I work at an office. We have casual days. We have summer barbeques. We have awkard birthday celebrations. We have Super-Casual day. We have company outings. We have water coolers that people talk around. We have a television in the lunch room where people watch the Office non-stop. We have quality assurance. We have company meetings in the board room. Basically, I work in an office, but it isn’t like The Office. It’s like Office Space and The Office, but devoid of humor.

Luckily for me, I recently got promoted to do something else. However, during the previous 6 months, I was a cog in the clock, a gear in the machine, a hampster in the wheel, you get the point. During this time, I found ways to entertain myself from going insane besides talking with the voices in my head.

Top Ten Ways Jered Beat the Office

10. Stare out the window and count cars. That’s right. I have a cubicle window view. Suck it!

9. Count the number of times the dude at the next cubicle goes “mmmm” in a five minute conversation (it averages 100-150 times). It sounds as if he is eating Manna from heaven. Yes. That is how I would describe it. Why else would a person go “mmmmm” about 20 times a minute unless he is eating something as delicious as bread from heavens.

8. Set personal records for not looking at the clock. Personal Record: 3.3242 hours.

7. Sneak off to play Bubble-Breaker on my phone and set new records. I’m working towards a 1000+ point combo. My personal best stands at 960. One day, I will destroy you, Point 1000.

6. Look forward to the Sub-of-the-Day at Subway. However, there is one day that I do not look forward to: Thursday. Thursday is ham sub day. Oh, how I despise ham, the annoying red-headed kid of meats.

5. See if I can make it past the 4.5 hour barrier for lunch. I typically make it to the 4.5 hour barrier everytime before my stomach starts caving in on itself. One time I made the herculean feat of 6.5 hours into the work day without food. I was proud. We all know taking lunch at the 4 hour point makes the second half of the day go slow. Lunch at the 4 hour point is for amatuers.

4. Try to figure out what tunes the guy on the otherside of the cubicle hums. I could only recognize one, “Nothing Else Matters” by Metallca. I believe all other melodies must be original works. Magical.

3. Make oregami with Post-It notes. Did you know that “Post-It’s” is a brand and not just an item? Kind of like Kleenex. Kleenex is a brand, tissue is the item. Nevermind, I’m boring myself telling you these things.

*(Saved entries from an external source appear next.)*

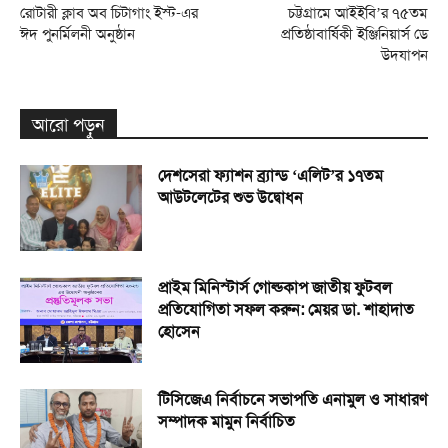
রোটারী ক্লাব অব চিটাগাং ইস্ট-এর
চট্টগ্রামে আইইবি’র ৭৫তম
ঈদ পুনর্মিলনী অনুষ্ঠান
প্রতিষ্ঠাবার্ষিকী ইঞ্জিনিয়ার্স ডে
উদযাপন
আরো পড়ুন
দেশসেরা ফ্যাশন ব্র্যান্ড ‘এলিট’র ১৭তম
আউটলেটের শুভ উদ্বোধন
প্রাইম মিনিস্টার্স গোল্ডকাপ জাতীয় ফুটবল
প্রতিযোগিতা সফল করুন: মেয়র ডা. শাহাদাত
হোসেন
টিসিজেএ নির্বাচনে সভাপতি এনামুল ও সাধারণ
সম্পাদক মামুন নির্বাচিত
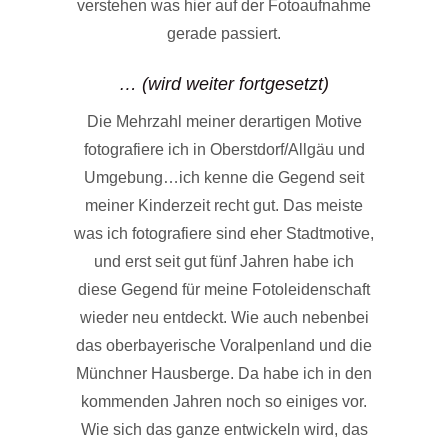
verstehen was hier auf der Fotoaufnahme
gerade passiert.
… (wird weiter fortgesetzt)
Die Mehrzahl meiner derartigen Motive
fotografiere ich in Oberstdorf/Allgäu und
Umgebung…ich kenne die Gegend seit
meiner Kinderzeit recht gut. Das meiste
was ich fotografiere sind eher Stadtmotive,
und erst seit gut fünf Jahren habe ich
diese Gegend für meine Fotoleidenschaft
wieder neu entdeckt. Wie auch nebenbei
das oberbayerische Voralpenland und die
Münchner Hausberge. Da habe ich in den
kommenden Jahren noch so einiges vor.
Wie sich das ganze entwickeln wird, das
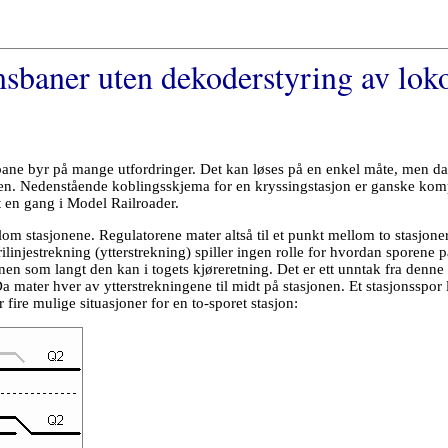
ømsbaner uten dekoderstyring av lo
bane byr på mange utfordringer. Det kan løses på en enkel måte, men da b
iten. Nedenstående koblingsskjema for en kryssingstasjon er ganske komp
lt en gang i Model Railroader.
llom stasjonene. Regulatorene mater altså til et punkt mellom to stasjon
ilinjestrekning (ytterstrekning) spiller ingen rolle for hvordan sporene p
onen som langt den kan i togets kjøreretning. Det er ett unntak fra denne 
 Da mater hver av ytterstrekningene til midt på stasjonen. Et stasjonsspor
fire mulige situasjoner for en to-sporet stasjon:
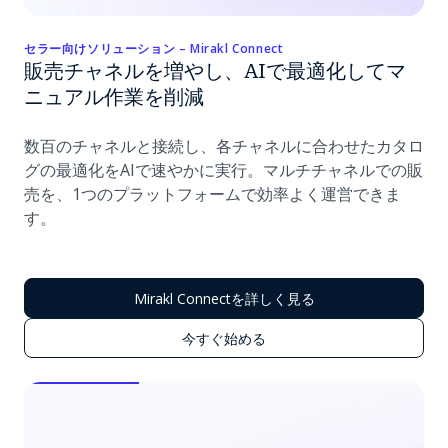
セラー向けソリューション – Mirakl Connect
販売チャネルを増やし、AIで最適化してマ
ニュアル作業を削減
数百のチャネルと接続し、各チャネルに合わせたカタロ
グの最適化をAIで速やかに実行。マルチチャネルでの販
売を、1つのプラットフォームで効率よく運営できま
す。
Mirakl Connectを詳しく見る
今すぐ始める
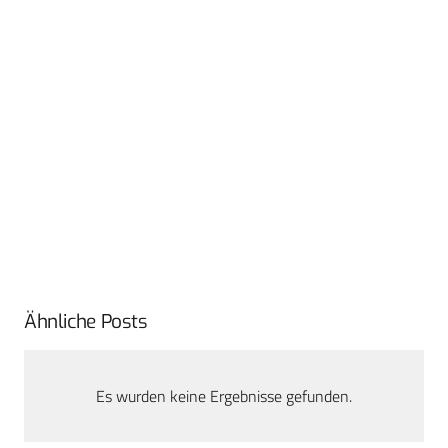
Ähnliche Posts
Es wurden keine Ergebnisse gefunden.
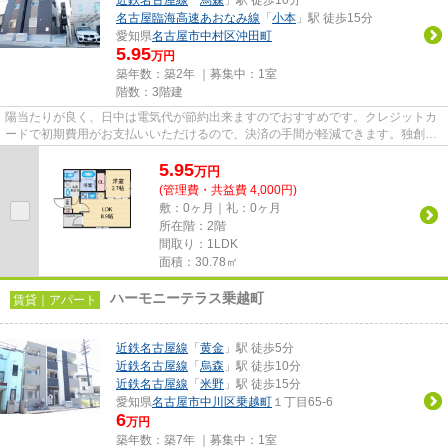
近鉄名古屋線
「
烏森
」駅 徒歩10分
名古屋臨海高速あおなみ線
「
小本
」駅 徒歩15分
愛知県
名古屋市中村区
沖田町
5.95
万円
築年数：築2年 ｜募集中：
1室
階数：3階建
陽当たりが良く、日中は電気代が節約出来ますのでおすすめです。クレジットカ
ードで初期費用がお支払いいただけるので、決済の手間が軽減できます。独創的
なデザイナーズ物件で、ご好...
5.95
万
円
(管理費・共益費 4,000円)
敷：0ヶ月｜礼：0ヶ月
所在階：2階
間取り：1LDK
面積：30.78㎡
ハーモニーテラス乗越町
賃貸｜アパート
近鉄名古屋線
「
黄金
」駅 徒歩5分
近鉄名古屋線
「
烏森
」駅 徒歩10分
近鉄名古屋線
「
米野
」駅 徒歩15分
愛知県
名古屋市中川区
乗越町
１丁目65-6
6
万円
築年数：築7年 ｜募集中：
1室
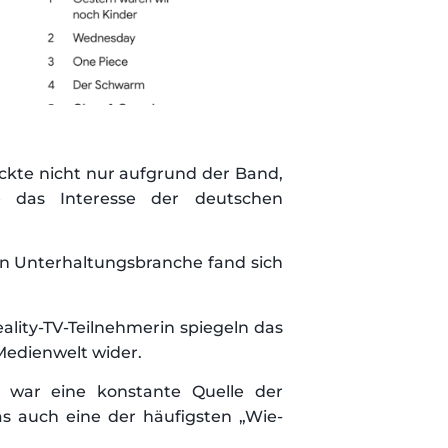
te nicht nur aufgrund der Band,
e das Interesse der deutschen
en Unterhaltungsbranche fand sich
lity-TV-Teilnehmerin spiegeln das
Medienwelt wider.
 war eine konstante Quelle der
s auch eine der häufigsten „Wie-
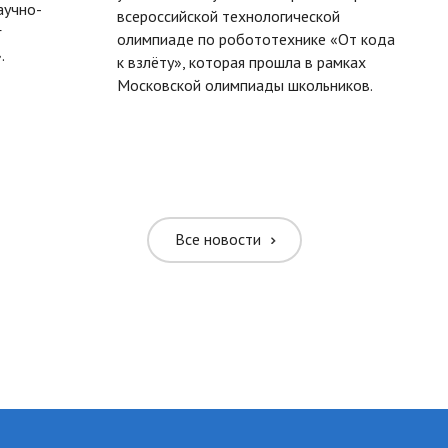
аучно-
всероссийской технологической
г
олимпиаде по робототехнике «От кода
.
к взлёту», которая прошла в рамках
Московской олимпиады школьников.
Все новости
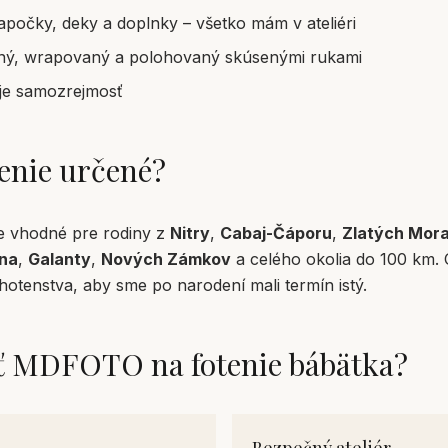
iapočky, deky a doplnky – všetko mám v ateliéri
ný, wrapovaný a polohovaný skúsenými rukami
 je samozrejmosť
tenie určené?
e vhodné pre rodiny z
Nitry
,
Cabaj-Čáporu
,
Zlatých Mor
na
,
Galanty
,
Nových Zámkov
a celého okolia do 100 km.
hotenstva, aby sme po narodení mali termín istý.
ať MDFOTO na fotenie bábätka?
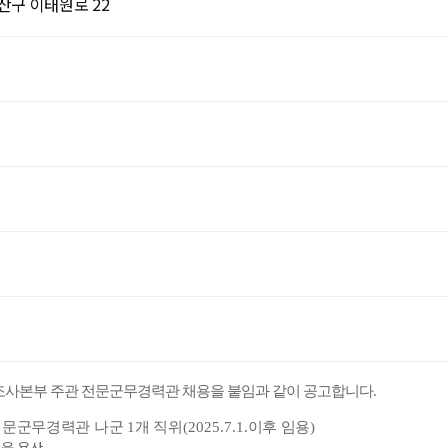
산구 이태원로 22
사본부 주관 전문군무경력관 채용을 붙임과 같이 공고합니다
.
전문군무경력관 나군
1
개 직위
(2025.7.1.
이후 임용
)
울 용산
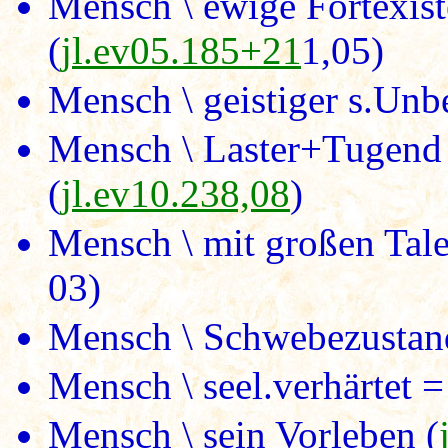
Mensch \ ewige Fortexist
(
jl.ev05.185+21
1,05)
Mensch \ geistiger s.Unbe
Mensch \ Laster+Tugend 
(
jl.ev10.238,08
)
Mensch \ mit großen Tale
03)
Mensch \ Schwebezustand
Mensch \ seel.verhärtet =
Mensch \ sein Vorleben (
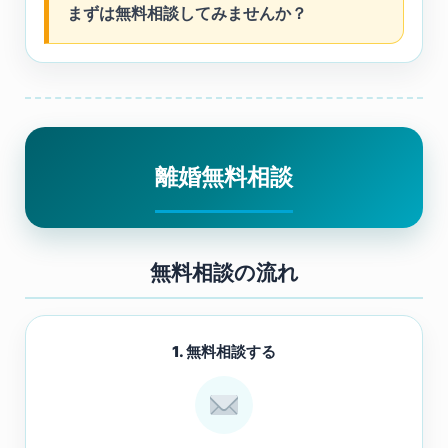
まずは無料相談してみませんか？
離婚無料相談
無料相談の流れ
1. 無料相談する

2. Work harder to win an iPod in the quarterly department contest. Pshhh. Came in second. Lame. Won a 100 dollar gift certificate to an expensive restaurant instead. I can’t return it for cold hard cash, which I would use to buy an iPod or 20 meals at McDonalds or a tank of gas (100 dollars fills my car up for one and a half times. Shoot me) or 30 Starbucks coffees or new running shoes, etc. You get the point. Instead, I have to use it on a 40 dollar plate of steak. Maybe I’ll use it for a date. Now that’s classy, using a gift certificate to an expensive restuarant on a date. Just kidding. I’d never do that. Or will I? Lucky girls out there, watch out, because Jered has free money to spend on you.

1. Go make copies.

My job is boring, but I think I’m still an interesting person. Right?